The site makes good use of hypertext, in theory. From the homepage it is possible to link to any other page within the site. That however is about the extent of it. For the most part each link leads to an individual page that, while informative, is an end unto itself. There is little linking to other sources or sites in the Internet. This may have been a good opportunity to incorporate the efforts of other such artists and thereby gain further recognition in return however, this was not the chosen path. In terms of information superhighways, this site would be best thought of as suburbia; plenty of cul-de-sacs and dead ends but few through roads and certainly no expressways.

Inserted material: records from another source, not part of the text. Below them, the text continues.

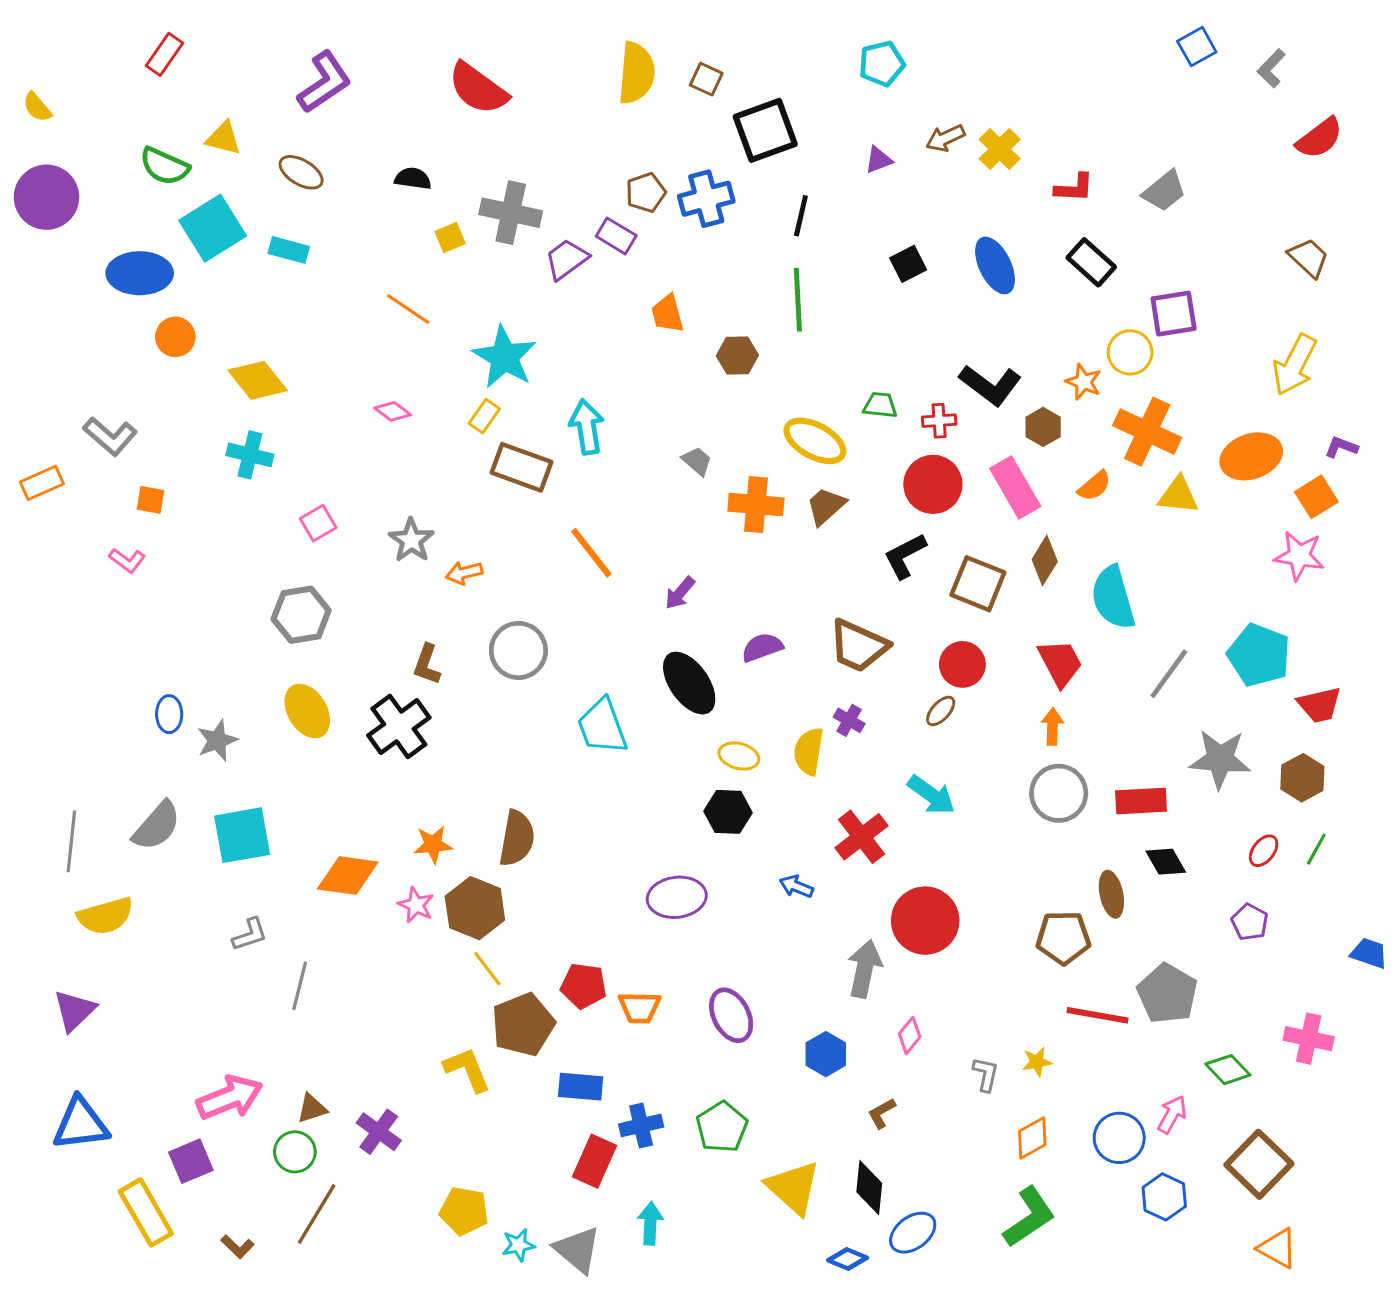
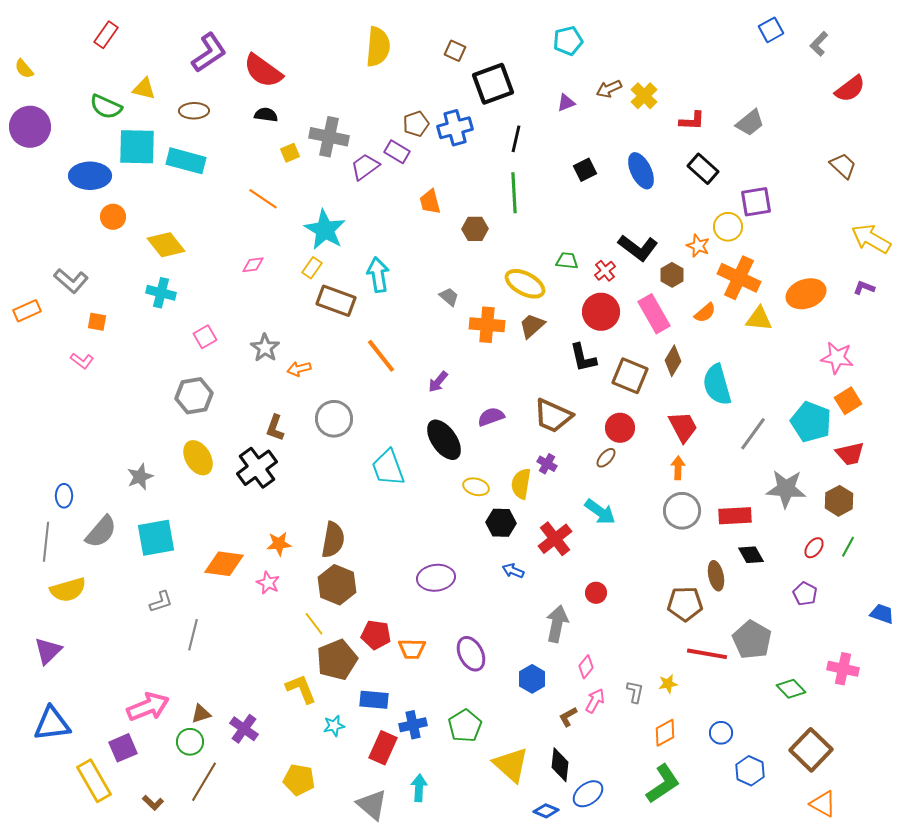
yellow semicircle: (636, 73) -> (378, 47), moved
red semicircle: (478, 88) -> (263, 71), moved
brown ellipse: (301, 172) -> (194, 111), turned -32
cyan square: (213, 228) -> (137, 147), turned 33
cyan rectangle: (289, 250) -> (186, 161), size x1.5
yellow arrow: (1295, 365) -> (871, 239), moved, turned 93
pink diamond: (393, 411) -> (253, 265), turned -45
red cross: (939, 421) -> (605, 271), turned -35
orange square: (1316, 497) -> (848, 401), moved
black L-shape: (905, 556) -> (583, 358), turned -76
blue ellipse: (169, 714) -> (64, 496), moved
black hexagon: (728, 812) -> (501, 523), moved
brown hexagon: (475, 908) -> (337, 585), moved
red circle: (925, 921) -> (596, 593), size x0.5
pink arrow: (1172, 1115) -> (595, 701), moved
blue circle: (1119, 1138) -> (721, 733), size x0.7
cyan star: (518, 1245) -> (334, 726), moved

The information contained in the site is visually excellent, thought provoking and quite probably idiosyncratic of its creator. User interactive vignettes of plausible dream scenarios play out in 'FUZZY DREAMZ'. Created in a 'film noire' style and combining repetitive sounds and images they seek to simulate "memory processes of the dreaming brain." The main page also has a section seemingly dedicated to reviews by third persons, of the website. While sounding a little self-congratulatory these reviews do offer insight and perhaps a different way of looking at the site as a whole.
Brain Zone 3 begins to show us the actual nature of net art. There are two sections detailing hemispheres of the brain and the functions they perform for us. While not overly elaborate, they are interactive and amusing. For a more detailed image one could perhaps look to the University of California. The site continues with more net art and includes a brief genesis of net-based artwork and a short catalog of artists appearing in the first virtual gallery of digital art. There are sections covering the methods by which Dr. Hugo is trying to spread the word on his work. There are brief essays on new ways of thinking about art work on the net. There is an excellent page with a large number of links to sites all over the web on net-based art, virtual projects and synesthesia. The site closes with a biographic piece on Dr. Hugo.
This website is a credit to Dr. Hugo. Marvelously conceived it is beautifully simplistic, aesthetically intriguing and masterful in its presentation of the subject matter. As a portal, from his links page, it provides bountiful opportunity to peruse related works and similar projects or just other sites of interest. Relying more on content than on gimmickry Dr. Hugo illustrates with great alacrity how art work not only maintains its integrity in the Internet but gains a foothold in the 21st Century.